### YOUR GOAL:
Exactly the lines below, starting with the one containing "ya arkadaşlar ben bu tib d" and going on through the one containing "scoperta del sacro Graal ad Alessandretta.", must be reproduced, both ends included, and no pictures with them.

DATA RECORDS START

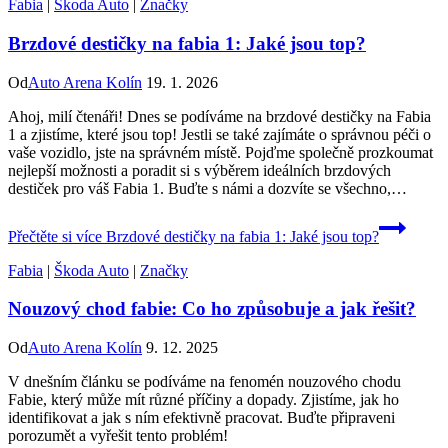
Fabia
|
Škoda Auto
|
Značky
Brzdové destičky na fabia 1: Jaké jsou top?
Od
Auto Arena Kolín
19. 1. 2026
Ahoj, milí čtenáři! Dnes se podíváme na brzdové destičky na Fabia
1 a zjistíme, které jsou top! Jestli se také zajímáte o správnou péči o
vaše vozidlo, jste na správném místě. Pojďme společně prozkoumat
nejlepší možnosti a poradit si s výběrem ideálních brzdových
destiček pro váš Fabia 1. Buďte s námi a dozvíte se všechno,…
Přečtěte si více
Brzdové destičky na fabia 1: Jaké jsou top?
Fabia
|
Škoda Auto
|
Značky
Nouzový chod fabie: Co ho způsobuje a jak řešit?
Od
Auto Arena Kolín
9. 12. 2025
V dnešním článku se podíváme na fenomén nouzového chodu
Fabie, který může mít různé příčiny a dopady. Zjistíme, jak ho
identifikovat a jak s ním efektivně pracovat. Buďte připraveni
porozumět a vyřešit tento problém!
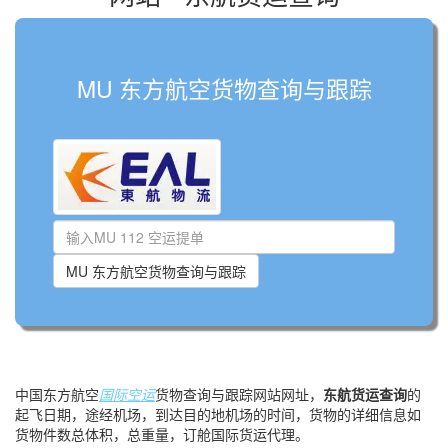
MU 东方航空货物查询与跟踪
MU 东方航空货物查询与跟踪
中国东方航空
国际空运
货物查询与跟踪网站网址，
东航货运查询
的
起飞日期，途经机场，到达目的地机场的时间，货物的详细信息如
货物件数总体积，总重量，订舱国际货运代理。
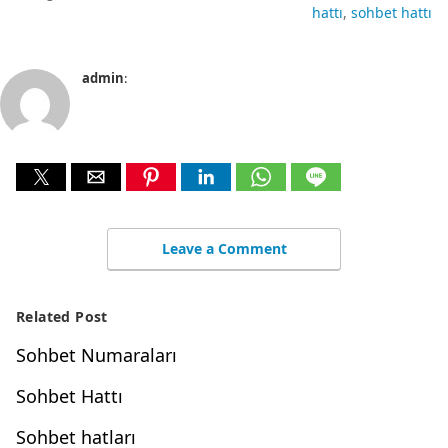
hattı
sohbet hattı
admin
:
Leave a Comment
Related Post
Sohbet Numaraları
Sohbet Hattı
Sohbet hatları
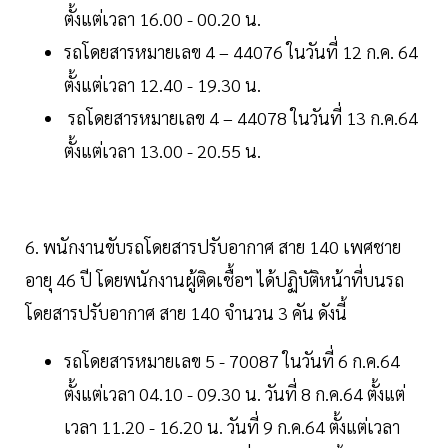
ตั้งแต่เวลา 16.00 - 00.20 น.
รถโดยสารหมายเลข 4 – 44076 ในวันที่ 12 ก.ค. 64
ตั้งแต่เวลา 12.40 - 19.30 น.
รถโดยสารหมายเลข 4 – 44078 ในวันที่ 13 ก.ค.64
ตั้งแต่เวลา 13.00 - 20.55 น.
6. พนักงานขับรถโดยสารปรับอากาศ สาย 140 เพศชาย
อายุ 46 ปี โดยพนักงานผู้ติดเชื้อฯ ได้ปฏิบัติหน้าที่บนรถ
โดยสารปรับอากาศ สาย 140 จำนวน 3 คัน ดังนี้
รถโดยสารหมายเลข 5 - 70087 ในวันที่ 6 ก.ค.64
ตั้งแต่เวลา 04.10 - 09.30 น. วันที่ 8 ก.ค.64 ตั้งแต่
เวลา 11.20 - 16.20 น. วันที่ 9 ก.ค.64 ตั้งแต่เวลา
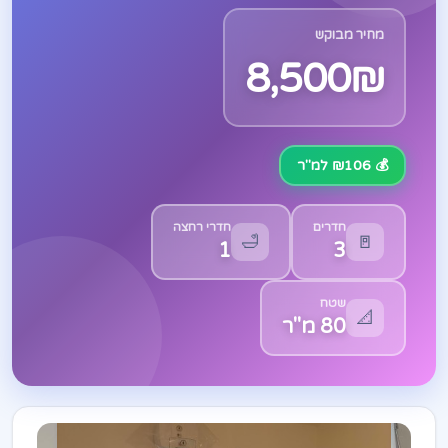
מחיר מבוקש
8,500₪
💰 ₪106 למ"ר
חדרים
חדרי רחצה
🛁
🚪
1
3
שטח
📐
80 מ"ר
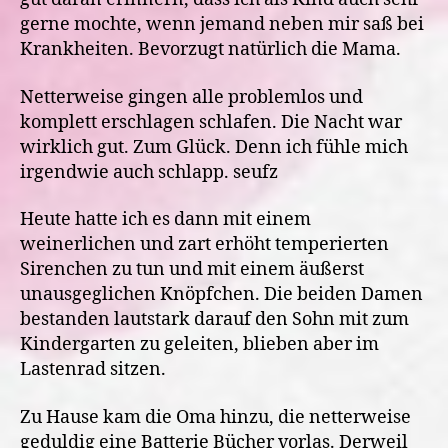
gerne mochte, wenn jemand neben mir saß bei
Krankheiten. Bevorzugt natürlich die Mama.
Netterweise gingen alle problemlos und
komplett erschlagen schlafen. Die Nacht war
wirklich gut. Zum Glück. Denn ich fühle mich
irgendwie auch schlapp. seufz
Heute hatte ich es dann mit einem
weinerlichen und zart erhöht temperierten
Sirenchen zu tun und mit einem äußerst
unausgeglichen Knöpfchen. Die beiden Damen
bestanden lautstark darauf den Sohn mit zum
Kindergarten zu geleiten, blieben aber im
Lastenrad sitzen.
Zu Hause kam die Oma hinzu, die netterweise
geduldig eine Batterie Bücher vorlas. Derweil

DATA RECORDS END
DATA RECORDS START

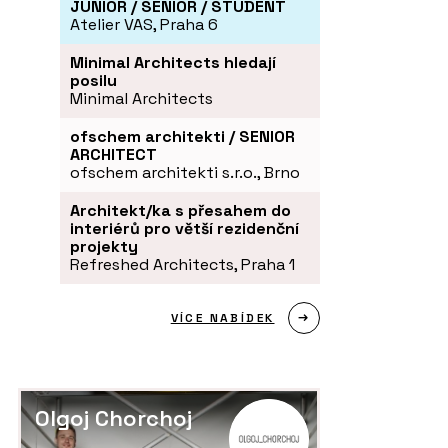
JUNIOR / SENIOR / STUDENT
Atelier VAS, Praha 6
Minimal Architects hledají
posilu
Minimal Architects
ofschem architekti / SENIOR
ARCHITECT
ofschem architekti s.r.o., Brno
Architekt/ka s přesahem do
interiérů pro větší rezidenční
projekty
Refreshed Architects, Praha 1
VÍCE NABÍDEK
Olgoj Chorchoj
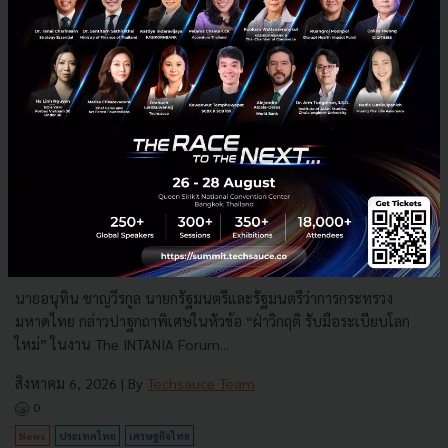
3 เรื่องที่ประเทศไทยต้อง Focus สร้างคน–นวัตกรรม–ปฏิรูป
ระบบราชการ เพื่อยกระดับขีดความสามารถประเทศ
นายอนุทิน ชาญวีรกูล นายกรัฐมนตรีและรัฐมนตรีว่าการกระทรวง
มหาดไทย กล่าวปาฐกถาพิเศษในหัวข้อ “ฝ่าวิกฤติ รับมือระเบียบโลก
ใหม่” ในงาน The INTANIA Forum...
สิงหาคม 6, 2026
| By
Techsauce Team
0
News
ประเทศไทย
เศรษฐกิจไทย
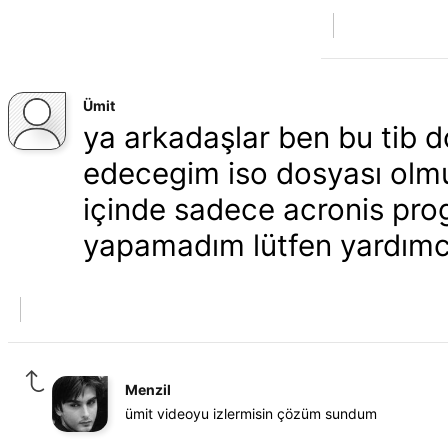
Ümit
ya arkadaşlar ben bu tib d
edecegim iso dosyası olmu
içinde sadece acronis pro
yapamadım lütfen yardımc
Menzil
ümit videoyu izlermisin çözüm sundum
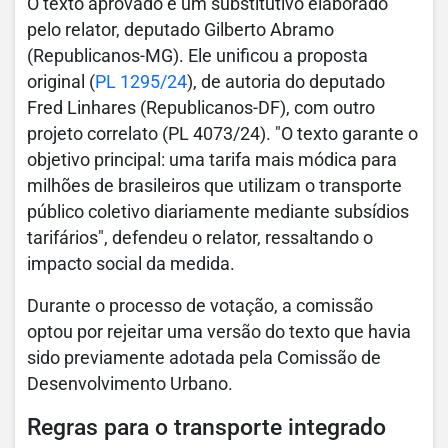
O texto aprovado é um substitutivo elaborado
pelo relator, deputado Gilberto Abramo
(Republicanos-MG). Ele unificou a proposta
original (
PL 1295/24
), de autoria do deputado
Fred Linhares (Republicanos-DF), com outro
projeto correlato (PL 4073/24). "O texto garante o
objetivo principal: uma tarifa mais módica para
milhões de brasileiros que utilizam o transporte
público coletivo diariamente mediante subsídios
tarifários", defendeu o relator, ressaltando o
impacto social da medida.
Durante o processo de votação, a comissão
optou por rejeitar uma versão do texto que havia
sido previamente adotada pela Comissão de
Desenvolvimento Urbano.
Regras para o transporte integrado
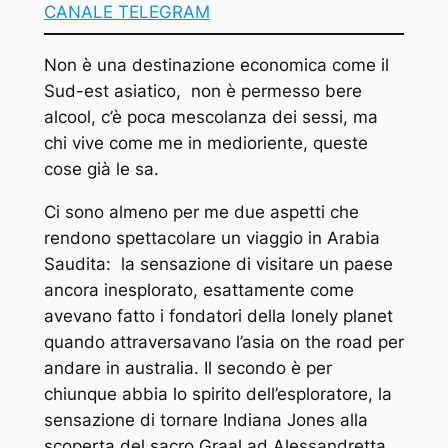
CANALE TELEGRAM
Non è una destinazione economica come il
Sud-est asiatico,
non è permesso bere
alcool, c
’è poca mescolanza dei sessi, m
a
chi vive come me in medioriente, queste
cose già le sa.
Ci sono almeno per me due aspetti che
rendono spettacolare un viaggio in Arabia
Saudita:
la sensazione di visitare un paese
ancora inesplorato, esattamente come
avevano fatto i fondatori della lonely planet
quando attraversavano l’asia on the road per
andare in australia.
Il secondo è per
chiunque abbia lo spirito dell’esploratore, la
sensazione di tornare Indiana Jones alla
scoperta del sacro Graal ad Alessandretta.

DATA RECORDS END

### TASK SOLUTION:
ya arkadaşlar ben bu tib d
edecegim iso dosyası olmu
içinde sadece acronis pro
yapamadım lütfen yardımc
Menzil
ümit videoyu izlermisin çözüm sundum
O texto aprovado é um substitutivo elaborado
pelo relator, deputado Gilberto Abramo
(Republicanos-MG). Ele unificou a proposta
original (
PL 1295/24
), de autoria do deputado
Fred Linhares (Republicanos-DF), com outro
projeto correlato (PL 4073/24). "O texto garante o
objetivo principal: uma tarifa mais módica para
milhões de brasileiros que utilizam o transporte
público coletivo diariamente mediante subsídios
tarifários", defendeu o relator, ressaltando o
impacto social da medida.
Durante o processo de votação, a comissão
optou por rejeitar uma versão do texto que havia
sido previamente adotada pela Comissão de
Desenvolvimento Urbano.
Regras para o transporte integrado
CANALE TELEGRAM
Non è una destinazione economica come il
Sud-est asiatico,
non è permesso bere
alcool, c
’è poca mescolanza dei sessi, m
a
chi vive come me in medioriente, queste
cose già le sa.
Ci sono almeno per me due aspetti che
rendono spettacolare un viaggio in Arabia
Saudita:
la sensazione di visitare un paese
ancora inesplorato, esattamente come
avevano fatto i fondatori della lonely planet
quando attraversavano l’asia on the road per
andare in australia.
Il secondo è per
chiunque abbia lo spirito dell’esploratore, la
sensazione di tornare Indiana Jones alla
scoperta del sacro Graal ad Alessandretta.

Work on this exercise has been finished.